My undergraduate education has been a mosaic, to say the least. I joined Illinois with an interest in operator algebras and quantum Shannon theory. I realized QIT could quickly leave me hyper-specialized and unemployed outside of academia (although I doubt my passion for the field will ever truly fade; it is incredibly elegant). The majority of my four years have been spent at the LPNA researching tensor computations and contractions. I fell in love with the workflow of applied mathematics research: days developing sophisticated theory buttressed by weeks of efficient algorithm design and experimentation.
Recently, neuroscience has piqued my interest. Internally, I have been wondering if this has been my excuse to participate in machine learning research without "leaving" physics, but the potential answer to that question hasn't bothered me enough yet. What has bothered me is something else entirely. Involving myself in theoretical neuroscience, and more broadly the physics of learning, has surfaced a tension I was not expecting: the battleground of reductionism. The overarching goal of this field is to explain natural and artificial intelligence through the lens of physical theories. It becomes immediately obvious where the reductionist and holist ideologies clash, and it becomes equally obvious that the standard versions of both are inadequate.
In what follows, I want to develop a position that does justice to this inadequacy. The arguments here have been refined through a period of sustained philosophical reading, and I present them not as settled conclusions but as a working framework for an aspiring physicist who takes emergence seriously without surrendering reduction.
I. The Nonpartisan
Reductionism, in its textbook form, is the conviction that all macroscopic physical behavior can be explained and derived from governing microscopic laws. The ultimate reductive base, on this view, is the Standard Model and particle physics. Holism debates the opposite: the whole system develops behavior that its parts cannot fully describe.
In theoretical neuroscience, these ideologies collide with unusual force. Spiking neural networks often use models that are direct descendants of standard physical models. Integrate-and-fire neurons, the simplest possible model, are mathematically reduced to an RC circuit. But when many of these reduced components are connected into a large network, something happens that the circuit equation did not promise: synchronized firing of millions of IF neurons gives rise to brain rhythms, a property that only exists in a macroscopic model and cannot be located in any single neuron. The Hopfield network demonstrates similar behavior. The network's collective dynamics settle into states that represent memories. The memory is the network's emergent collective state, which is ontologically distinct from the state of any individual neuron.
So theoretical neuroscientists use reduction to define building blocks, but observe emergent mathematical behavior to understand the function of the whole and draw meaningful conclusions between human cognition and our universe's physical laws. For a while, I treated this as a pragmatic observation: I cannot choose a party, progress relies on this philosophical tug-of-war. But that framing, I have come to realize, is evasive. It treats the question as merely sociological, as if reductionism and holism are competing research strategies rather than claims about the structure of reality. The question of whether emergence is a feature of our descriptions or of reality itself is not a question one can politely decline to answer. What follows is my attempt to answer it.

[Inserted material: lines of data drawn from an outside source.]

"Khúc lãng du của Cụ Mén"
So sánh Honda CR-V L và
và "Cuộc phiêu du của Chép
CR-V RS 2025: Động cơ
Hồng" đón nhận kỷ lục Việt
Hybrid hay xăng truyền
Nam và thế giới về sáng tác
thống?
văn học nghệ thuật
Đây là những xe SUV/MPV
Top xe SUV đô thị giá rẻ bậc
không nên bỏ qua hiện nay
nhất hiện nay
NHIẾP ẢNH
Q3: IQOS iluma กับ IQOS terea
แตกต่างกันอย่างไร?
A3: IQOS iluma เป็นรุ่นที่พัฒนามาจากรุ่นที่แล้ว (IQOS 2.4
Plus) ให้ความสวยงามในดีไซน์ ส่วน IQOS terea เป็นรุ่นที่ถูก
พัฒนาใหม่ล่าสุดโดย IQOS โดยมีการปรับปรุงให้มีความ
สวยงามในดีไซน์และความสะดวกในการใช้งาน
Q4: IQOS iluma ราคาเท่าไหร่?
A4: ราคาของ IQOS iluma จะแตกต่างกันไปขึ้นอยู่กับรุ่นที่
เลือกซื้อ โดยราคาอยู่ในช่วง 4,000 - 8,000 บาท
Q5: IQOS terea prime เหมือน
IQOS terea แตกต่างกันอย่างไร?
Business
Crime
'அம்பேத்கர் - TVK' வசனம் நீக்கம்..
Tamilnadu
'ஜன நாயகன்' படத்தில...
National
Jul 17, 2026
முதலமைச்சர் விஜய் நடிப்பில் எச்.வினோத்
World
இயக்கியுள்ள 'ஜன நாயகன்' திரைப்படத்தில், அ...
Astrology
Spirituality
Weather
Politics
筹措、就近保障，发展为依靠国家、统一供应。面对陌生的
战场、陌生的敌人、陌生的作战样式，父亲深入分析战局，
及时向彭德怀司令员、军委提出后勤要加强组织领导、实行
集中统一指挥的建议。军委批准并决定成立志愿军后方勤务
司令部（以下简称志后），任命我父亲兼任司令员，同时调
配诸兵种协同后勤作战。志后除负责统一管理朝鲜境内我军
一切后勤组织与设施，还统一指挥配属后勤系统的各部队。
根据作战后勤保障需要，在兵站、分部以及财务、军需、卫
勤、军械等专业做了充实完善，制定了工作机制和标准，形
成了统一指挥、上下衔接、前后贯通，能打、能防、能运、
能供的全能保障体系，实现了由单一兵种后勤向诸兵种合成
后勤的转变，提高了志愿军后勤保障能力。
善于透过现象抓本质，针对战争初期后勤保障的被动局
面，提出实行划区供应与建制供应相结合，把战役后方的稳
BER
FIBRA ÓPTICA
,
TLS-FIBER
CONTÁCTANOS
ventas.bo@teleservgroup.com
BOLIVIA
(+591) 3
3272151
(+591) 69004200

II. Jaynes, Landauer, and the Thin Wall
Before addressing emergence directly, I want to lay out a set of correspondences that have shaped how I think about reduction.

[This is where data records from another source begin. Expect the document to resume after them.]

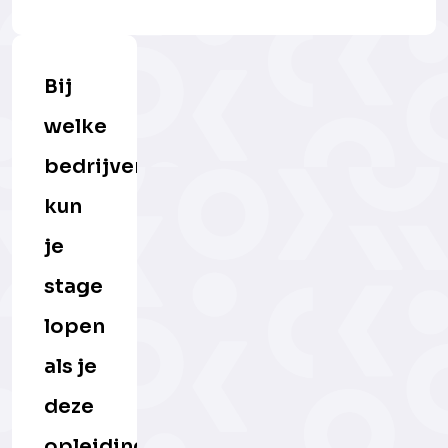
Bij
welke
bedrijven
kun
je
stage
lopen
als je
deze
opleiding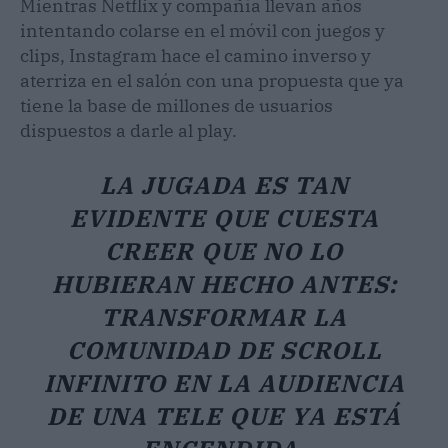
Mientras Netflix y compañía llevan años
intentando colarse en el móvil con juegos y
clips, Instagram hace el camino inverso y
aterriza en el salón con una propuesta que ya
tiene la base de millones de usuarios
dispuestos a darle al play.
LA JUGADA ES TAN
EVIDENTE QUE CUESTA
CREER QUE NO LO
HUBIERAN HECHO ANTES:
TRANSFORMAR LA
COMUNIDAD DE SCROLL
INFINITO EN LA AUDIENCIA
DE UNA TELE QUE YA ESTÁ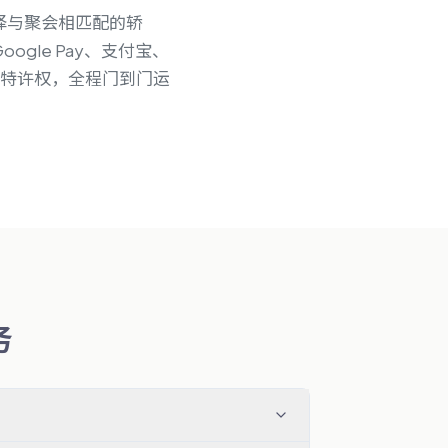
择与聚会相匹配的轿
oogle Pay、支付宝、
士客运特许权，全程门到门运
务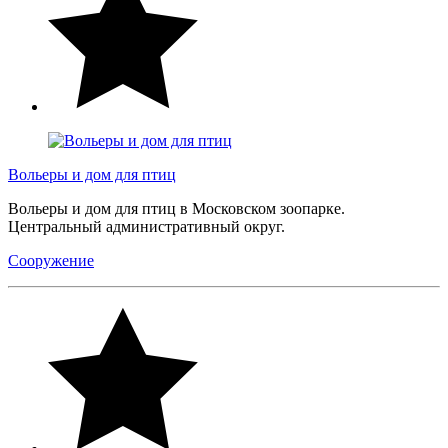
Вольеры и дом для птиц
Вольеры и дом для птиц в Московском зоопарке.
Центральный административный округ.
Сооружение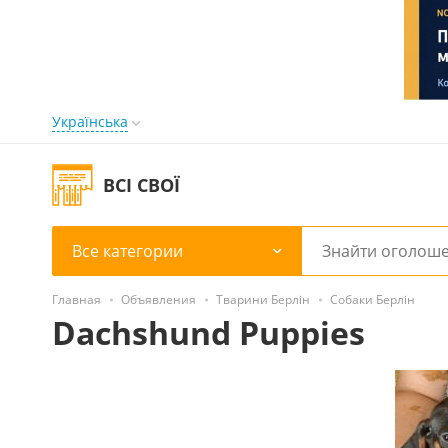
Українська
ВСІ СВОЇ
Все категории
Главная
Объявления
Тварини Берлін
Собаки Берлін
Dachshund Puppies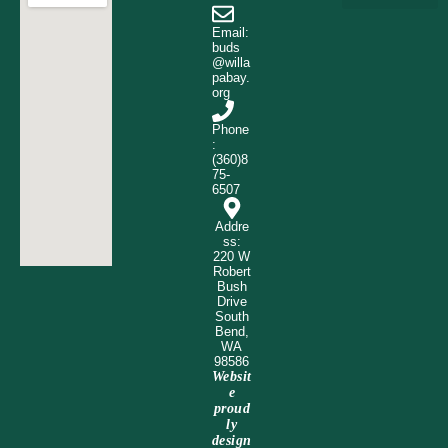
Electrical Services
Privacy Policy
Terms & Conditions
Email:
buds
@willa
pabay.
org
Phone
:
(360)8
75-
6507
Addre
ss:
220 W
Robert
Bush
Drive
South
Bend,
WA
98586
Websit
e
proud
ly
design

In the Jaynesian reinterpretation of statistical mechanics, the Boltzmann distribution is not primarily a physical law. It is the unique rational answer to an inferential problem under constraint: given a set of microstates and an observed macroscopic average (say, mean energy), the maximum-entropy distribution is the one that introduces the least additional assumption. On this reading, the partition function is not a physical object but an epistemological one. Statistical mechanics becomes a theory of inference, and the Boltzmann distribution becomes a statement about what any rational agent should believe about a system, given limited information.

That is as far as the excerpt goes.